|The total market for flexible substrates will grow to US$1.2 bln by 2017, as per NanoMarkets. Demand for these materials is being driven by a wave of interest of adding flexibility in displays, solar panels and sensors as a way to expand markets in difficult times. Despite the considerable hype about flexible displays, much larger revenues for flexible substrate makers will come from the building-integrated PV (BIPV) sector. Substrates for flexible solar panels will account for US$536 mln in 2017. BIPV introduces a new architectural aesthetic and enables the costs of PV to be shared with the building fabric costs; flexible substrates will be a key enabling technology for these trends. Flexible solar panels will also be easier to transport and install. The earliest flexible substrates revenues will come from roll-to-roll (R2R) fabrication. R2R promises low-cost displays, lighting, RFID, etc. But there are still major challenges to be overcome in R2R since such processes often produce lower performance devices. These problems are expected to be resolved and the market for R2R flexible substrates will then explode. Meanwhile, the materials used for flexible substrates will change. The report predicts a major trend towards low-cost polymer substrates such as PET, as dramatic reductions in processing temperatures occur. This will also require more use of organic semiconductors. In addition, NanoMarkets sees flexible glass becoming a substantial market, if this material can support the same process technologies used for rigid glass displays. There will also be niche market for such novel flexible substrates as paper and textiles. Nonetheless, it is expected that the flexible substrates that are used to today will continue to take a significant share of the market. Metal substrates are already in widespread use (notably in the PV industry). Where strong, inert, cheap substrates are desired, stainless steel will remain a popular choice. Polyamide films are most likely to succeed in the long run where processing conditions are gentlest; printed PV would be an example here.
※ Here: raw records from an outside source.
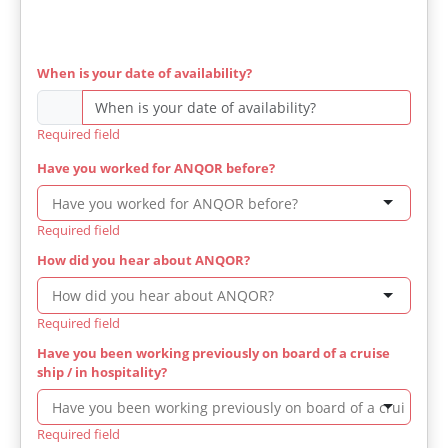
When is your date of availability?
Required field
Have you worked for ANQOR before?
Required field
How did you hear about ANQOR?
Required field
Have you been working previously on board of a cruise
ship / in hospitality?
Required field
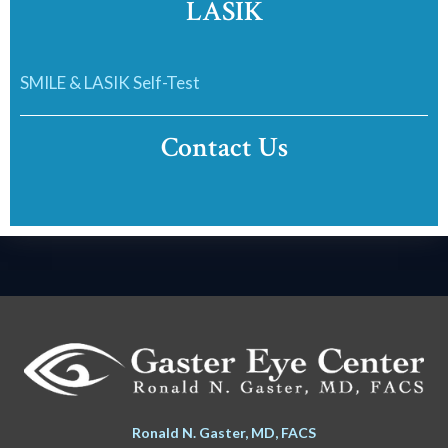
LASIK
SMILE & LASIK Self-Test
Contact Us
Ronald N. Gaster, MD, FACS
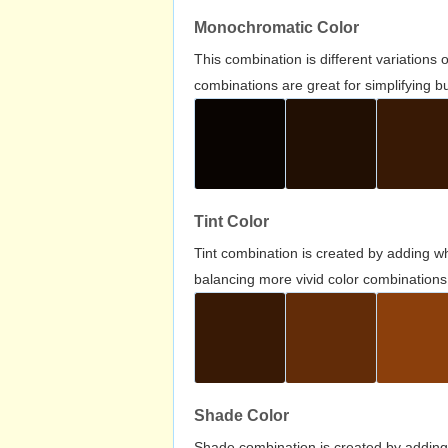
Monochromatic Color
This combination is different variations
combinations are great for simplifying b
Tint Color
Tint combination is created by adding wh
balancing more vivid color combinations
Shade Color
Shade combination is created by adding 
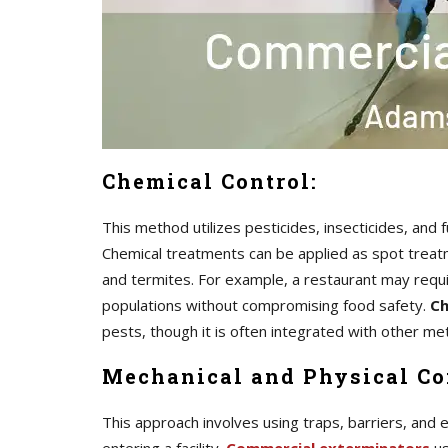
Chemical Control:
This method utilizes pesticides, insecticides, and
Chemical treatments can be applied as spot treatme
and termites. For example, a restaurant may requ
populations without compromising food safety.
Ch
pests, though it is often integrated with other 
Mechanical and Physical Co
This approach involves using traps, barriers, and 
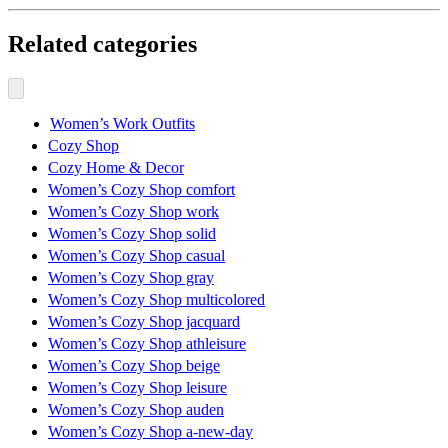
Related categories
Women’s Work Outfits
Cozy Shop
Cozy Home & Decor
Women’s Cozy Shop comfort
Women’s Cozy Shop work
Women’s Cozy Shop solid
Women’s Cozy Shop casual
Women’s Cozy Shop gray
Women’s Cozy Shop multicolored
Women’s Cozy Shop jacquard
Women’s Cozy Shop athleisure
Women’s Cozy Shop beige
Women’s Cozy Shop leisure
Women’s Cozy Shop auden
Women’s Cozy Shop a-new-day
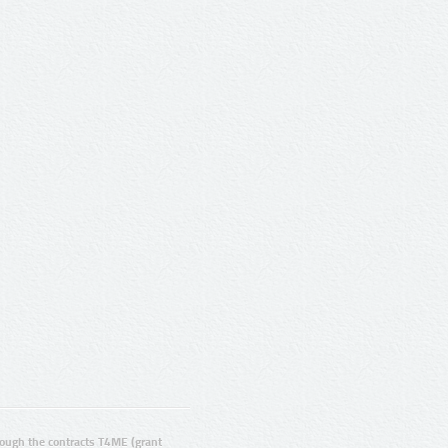
ugh the contracts T4ME (grant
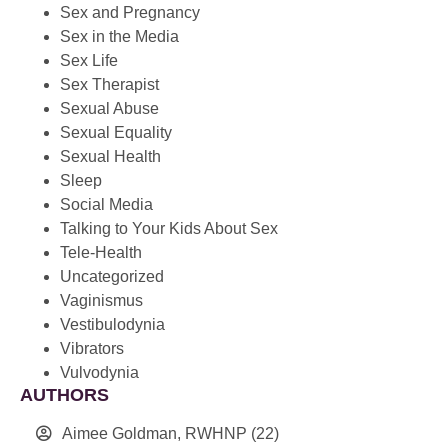
Sex and Pregnancy
Sex in the Media
Sex Life
Sex Therapist
Sexual Abuse
Sexual Equality
Sexual Health
Sleep
Social Media
Talking to Your Kids About Sex
Tele-Health
Uncategorized
Vaginismus
Vestibulodynia
Vibrators
Vulvodynia
AUTHORS
Aimee Goldman, RWHNP
(22)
The high sensitivity to air and water vapor of thin-film PV (TFPV) is a factor that increasingly retards the market for this technology. TFPV got its big chance during the silicon shortage era, during which conventional crystalline silicon was held back by lack of availability of its main raw material. Now that the silicon shortage is over, there is a burden on the manufacturers of the newer forms of PV to find new ways to compete with c-Si modules. Newer forms of PV are often touted for their flexibility, but the fact is that today they consist overwhelmingly of fully glass-encapsulated modules. Rigid substrates also prevent new types of PV achieving cost advantages to the extent that they are barred from adopting R2R manufacturing processes. The apparently natural fit of TFPV for mobile PV and building integrated PV (BIPV) will also only be realized if more flexibility and higher performance encapsulation becomes possible. Nonetheless, flexible PV options have been slow to develop, in many cases primarily because flexible encapsulation options are considered cost prohibitive or technically inferior. As a result there seems to be opportunities for materials firms to come up with improved encapsulation and substrate options; ones that enable TFPV to better meet its promise.
In total, the TFPV substrate/encapsulation market is expected to reach US$1.3 bln by 2015, going on to reach US$1.8 bln by 2017. And while some of the most advanced encapsulation systems have proved difficult to develop and come with a high cost, several areas have been identified where these systems are beginning to make economic sense, most notably in the CIGS sector.